>>>>

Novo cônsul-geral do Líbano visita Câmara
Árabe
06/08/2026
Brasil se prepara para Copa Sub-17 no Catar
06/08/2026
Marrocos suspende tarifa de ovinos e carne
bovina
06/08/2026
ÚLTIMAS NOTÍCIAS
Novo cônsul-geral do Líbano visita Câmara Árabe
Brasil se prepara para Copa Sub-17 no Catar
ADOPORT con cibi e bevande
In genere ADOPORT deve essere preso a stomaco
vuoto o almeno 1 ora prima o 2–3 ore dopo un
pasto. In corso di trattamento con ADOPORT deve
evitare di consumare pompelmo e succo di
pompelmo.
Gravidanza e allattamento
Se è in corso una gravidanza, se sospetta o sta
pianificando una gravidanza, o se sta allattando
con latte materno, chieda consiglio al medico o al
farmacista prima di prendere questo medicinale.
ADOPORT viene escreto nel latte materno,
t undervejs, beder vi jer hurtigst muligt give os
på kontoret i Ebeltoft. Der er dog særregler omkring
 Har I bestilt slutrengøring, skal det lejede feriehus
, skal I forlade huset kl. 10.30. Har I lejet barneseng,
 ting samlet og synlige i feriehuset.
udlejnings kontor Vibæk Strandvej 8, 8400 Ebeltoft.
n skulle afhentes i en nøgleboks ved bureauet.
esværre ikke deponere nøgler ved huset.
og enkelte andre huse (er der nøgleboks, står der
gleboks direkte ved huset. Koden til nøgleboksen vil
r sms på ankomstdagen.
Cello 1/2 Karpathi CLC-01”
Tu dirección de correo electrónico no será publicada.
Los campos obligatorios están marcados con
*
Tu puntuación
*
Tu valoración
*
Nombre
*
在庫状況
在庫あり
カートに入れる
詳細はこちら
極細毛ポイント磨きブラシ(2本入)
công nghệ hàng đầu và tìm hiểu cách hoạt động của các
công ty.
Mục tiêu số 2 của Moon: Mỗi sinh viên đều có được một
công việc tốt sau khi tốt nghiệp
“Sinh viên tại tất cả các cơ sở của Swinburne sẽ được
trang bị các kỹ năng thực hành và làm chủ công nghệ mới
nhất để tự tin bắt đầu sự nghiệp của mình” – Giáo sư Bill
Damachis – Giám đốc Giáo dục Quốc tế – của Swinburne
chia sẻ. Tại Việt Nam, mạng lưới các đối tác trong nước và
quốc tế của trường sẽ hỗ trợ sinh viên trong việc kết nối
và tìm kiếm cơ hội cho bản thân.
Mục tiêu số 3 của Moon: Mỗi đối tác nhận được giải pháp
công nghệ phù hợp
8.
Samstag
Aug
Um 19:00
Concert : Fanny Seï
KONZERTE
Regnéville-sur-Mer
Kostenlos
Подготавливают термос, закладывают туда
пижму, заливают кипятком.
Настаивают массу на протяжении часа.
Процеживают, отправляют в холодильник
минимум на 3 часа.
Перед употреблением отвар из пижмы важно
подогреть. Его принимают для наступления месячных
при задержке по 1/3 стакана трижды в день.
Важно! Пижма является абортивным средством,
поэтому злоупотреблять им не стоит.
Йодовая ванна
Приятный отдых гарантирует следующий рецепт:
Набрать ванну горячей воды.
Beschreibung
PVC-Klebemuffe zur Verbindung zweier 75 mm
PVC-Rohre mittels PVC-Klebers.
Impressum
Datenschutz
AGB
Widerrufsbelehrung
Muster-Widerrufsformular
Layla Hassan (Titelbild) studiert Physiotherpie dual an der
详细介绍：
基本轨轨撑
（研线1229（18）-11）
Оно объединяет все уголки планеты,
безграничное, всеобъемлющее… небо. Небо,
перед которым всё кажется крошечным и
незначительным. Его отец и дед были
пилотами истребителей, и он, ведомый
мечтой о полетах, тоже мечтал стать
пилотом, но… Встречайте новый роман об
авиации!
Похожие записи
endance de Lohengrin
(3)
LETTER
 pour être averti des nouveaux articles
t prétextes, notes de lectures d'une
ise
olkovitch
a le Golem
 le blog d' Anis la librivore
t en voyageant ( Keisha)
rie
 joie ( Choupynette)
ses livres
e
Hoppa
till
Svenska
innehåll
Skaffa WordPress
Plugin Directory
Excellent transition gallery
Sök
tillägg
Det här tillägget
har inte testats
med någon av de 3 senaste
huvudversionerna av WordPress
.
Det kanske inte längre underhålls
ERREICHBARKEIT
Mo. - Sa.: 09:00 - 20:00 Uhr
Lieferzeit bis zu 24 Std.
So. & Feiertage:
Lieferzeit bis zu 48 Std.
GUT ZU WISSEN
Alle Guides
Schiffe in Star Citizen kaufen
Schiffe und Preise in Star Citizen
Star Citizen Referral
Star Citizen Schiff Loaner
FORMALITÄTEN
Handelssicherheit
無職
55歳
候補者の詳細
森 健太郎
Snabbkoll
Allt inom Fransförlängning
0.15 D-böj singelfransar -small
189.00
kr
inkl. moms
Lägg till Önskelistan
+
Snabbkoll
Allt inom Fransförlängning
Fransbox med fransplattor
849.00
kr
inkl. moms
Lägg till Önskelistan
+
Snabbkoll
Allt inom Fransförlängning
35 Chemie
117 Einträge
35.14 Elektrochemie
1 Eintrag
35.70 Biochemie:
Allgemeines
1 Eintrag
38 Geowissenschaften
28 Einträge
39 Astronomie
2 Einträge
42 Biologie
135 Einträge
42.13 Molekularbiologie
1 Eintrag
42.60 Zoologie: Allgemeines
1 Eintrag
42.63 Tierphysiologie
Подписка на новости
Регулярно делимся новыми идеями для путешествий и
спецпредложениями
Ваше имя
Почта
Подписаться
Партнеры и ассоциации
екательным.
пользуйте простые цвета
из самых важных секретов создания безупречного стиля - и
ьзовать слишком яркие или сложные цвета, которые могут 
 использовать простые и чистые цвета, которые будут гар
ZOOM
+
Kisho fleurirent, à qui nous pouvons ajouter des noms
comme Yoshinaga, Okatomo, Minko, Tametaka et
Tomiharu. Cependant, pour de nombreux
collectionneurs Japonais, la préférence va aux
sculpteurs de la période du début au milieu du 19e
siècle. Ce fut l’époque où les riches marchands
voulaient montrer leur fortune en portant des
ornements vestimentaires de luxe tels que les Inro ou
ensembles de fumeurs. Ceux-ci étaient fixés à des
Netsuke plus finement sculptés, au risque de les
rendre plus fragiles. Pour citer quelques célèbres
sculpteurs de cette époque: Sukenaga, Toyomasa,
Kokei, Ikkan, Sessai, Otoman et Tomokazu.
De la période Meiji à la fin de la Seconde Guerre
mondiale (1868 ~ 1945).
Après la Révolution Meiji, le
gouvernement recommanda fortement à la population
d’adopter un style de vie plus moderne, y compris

<<<<

» **Instructions for the task**
Line by line, retype the entire listing exactly.

» **Answer box**
Novo cônsul-geral do Líbano visita Câmara
Árabe
06/08/2026
Brasil se prepara para Copa Sub-17 no Catar
06/08/2026
Marrocos suspende tarifa de ovinos e carne
bovina
06/08/2026
ÚLTIMAS NOTÍCIAS
Novo cônsul-geral do Líbano visita Câmara Árabe
Brasil se prepara para Copa Sub-17 no Catar
ADOPORT con cibi e bevande
In genere ADOPORT deve essere preso a stomaco
vuoto o almeno 1 ora prima o 2–3 ore dopo un
pasto. In corso di trattamento con ADOPORT deve
evitare di consumare pompelmo e succo di
pompelmo.
Gravidanza e allattamento
Se è in corso una gravidanza, se sospetta o sta
pianificando una gravidanza, o se sta allattando
con latte materno, chieda consiglio al medico o al
farmacista prima di prendere questo medicinale.
ADOPORT viene escreto nel latte materno,
t undervejs, beder vi jer hurtigst muligt give os
på kontoret i Ebeltoft. Der er dog særregler omkring
 Har I bestilt slutrengøring, skal det lejede feriehus
, skal I forlade huset kl. 10.30. Har I lejet barneseng,
 ting samlet og synlige i feriehuset.
udlejnings kontor Vibæk Strandvej 8, 8400 Ebeltoft.
n skulle afhentes i en nøgleboks ved bureauet.
esværre ikke deponere nøgler ved huset.
og enkelte andre huse (er der nøgleboks, står der
gleboks direkte ved huset. Koden til nøgleboksen vil
r sms på ankomstdagen.
Cello 1/2 Karpathi CLC-01”
Tu dirección de correo electrónico no será publicada.
Los campos obligatorios están marcados con
*
Tu puntuación
*
Tu valoración
*
Nombre
*
在庫状況
在庫あり
カートに入れる
詳細はこちら
極細毛ポイント磨きブラシ(2本入)
công nghệ hàng đầu và tìm hiểu cách hoạt động của các
công ty.
Mục tiêu số 2 của Moon: Mỗi sinh viên đều có được một
công việc tốt sau khi tốt nghiệp
“Sinh viên tại tất cả các cơ sở của Swinburne sẽ được
trang bị các kỹ năng thực hành và làm chủ công nghệ mới
nhất để tự tin bắt đầu sự nghiệp của mình” – Giáo sư Bill
Damachis – Giám đốc Giáo dục Quốc tế – của Swinburne
chia sẻ. Tại Việt Nam, mạng lưới các đối tác trong nước và
quốc tế của trường sẽ hỗ trợ sinh viên trong việc kết nối
và tìm kiếm cơ hội cho bản thân.
Mục tiêu số 3 của Moon: Mỗi đối tác nhận được giải pháp
công nghệ phù hợp
8.
Samstag
Aug
Um 19:00
Concert : Fanny Seï
KONZERTE
Regnéville-sur-Mer
Kostenlos
Подготавливают термос, закладывают туда
пижму, заливают кипятком.
Настаивают массу на протяжении часа.
Процеживают, отправляют в холодильник
минимум на 3 часа.
Перед употреблением отвар из пижмы важно
подогреть. Его принимают для наступления месячных
при задержке по 1/3 стакана трижды в день.
Важно! Пижма является абортивным средством,
поэтому злоупотреблять им не стоит.
Йодовая ванна
Приятный отдых гарантирует следующий рецепт:
Набрать ванну горячей воды.
Beschreibung
PVC-Klebemuffe zur Verbindung zweier 75 mm
PVC-Rohre mittels PVC-Klebers.
Impressum
Datenschutz
AGB
Widerrufsbelehrung
Muster-Widerrufsformular
Layla Hassan (Titelbild) studiert Physiotherpie dual an der
详细介绍：
基本轨轨撑
（研线1229（18）-11）
Оно объединяет все уголки планеты,
безграничное, всеобъемлющее… небо. Небо,
перед которым всё кажется крошечным и
незначительным. Его отец и дед были
пилотами истребителей, и он, ведомый
мечтой о полетах, тоже мечтал стать
пилотом, но… Встречайте новый роман об
авиации!
Похожие записи
endance de Lohengrin
(3)
LETTER
 pour être averti des nouveaux articles
t prétextes, notes de lectures d'une
ise
olkovitch
a le Golem
 le blog d' Anis la librivore
t en voyageant ( Keisha)
rie
 joie ( Choupynette)
ses livres
e
Hoppa
till
Svenska
innehåll
Skaffa WordPress
Plugin Directory
Excellent transition gallery
Sök
tillägg
Det här tillägget
har inte testats
med någon av de 3 senaste
huvudversionerna av WordPress
.
Det kanske inte längre underhålls
ERREICHBARKEIT
Mo. - Sa.: 09:00 - 20:00 Uhr
Lieferzeit bis zu 24 Std.
So. & Feiertage:
Lieferzeit bis zu 48 Std.
GUT ZU WISSEN
Alle Guides
Schiffe in Star Citizen kaufen
Schiffe und Preise in Star Citizen
Star Citizen Referral
Star Citizen Schiff Loaner
FORMALITÄTEN
Handelssicherheit
無職
55歳
候補者の詳細
森 健太郎
Snabbkoll
Allt inom Fransförlängning
0.15 D-böj singelfransar -small
189.00
kr
inkl. moms
Lägg till Önskelistan
+
Snabbkoll
Allt inom Fransförlängning
Fransbox med fransplattor
849.00
kr
inkl. moms
Lägg till Önskelistan
+
Snabbkoll
Allt inom Fransförlängning
35 Chemie
117 Einträge
35.14 Elektrochemie
1 Eintrag
35.70 Biochemie:
Allgemeines
1 Eintrag
38 Geowissenschaften
28 Einträge
39 Astronomie
2 Einträge
42 Biologie
135 Einträge
42.13 Molekularbiologie
1 Eintrag
42.60 Zoologie: Allgemeines
1 Eintrag
42.63 Tierphysiologie
Подписка на новости
Регулярно делимся новыми идеями для путешествий и
спецпредложениями
Ваше имя
Почта
Подписаться
Партнеры и ассоциации
екательным.
пользуйте простые цвета
из самых важных секретов создания безупречного стиля - и
ьзовать слишком яркие или сложные цвета, которые могут 
 использовать простые и чистые цвета, которые будут гар
ZOOM
+
Kisho fleurirent, à qui nous pouvons ajouter des noms
comme Yoshinaga, Okatomo, Minko, Tametaka et
Tomiharu. Cependant, pour de nombreux
collectionneurs Japonais, la préférence va aux
sculpteurs de la période du début au milieu du 19e
siècle. Ce fut l’époque où les riches marchands
voulaient montrer leur fortune en portant des
ornements vestimentaires de luxe tels que les Inro ou
ensembles de fumeurs. Ceux-ci étaient fixés à des
Netsuke plus finement sculptés, au risque de les
rendre plus fragiles. Pour citer quelques célèbres
sculpteurs de cette époque: Sukenaga, Toyomasa,
Kokei, Ikkan, Sessai, Otoman et Tomokazu.
De la période Meiji à la fin de la Seconde Guerre
mondiale (1868 ~ 1945).
Après la Révolution Meiji, le
gouvernement recommanda fortement à la population
d’adopter un style de vie plus moderne, y compris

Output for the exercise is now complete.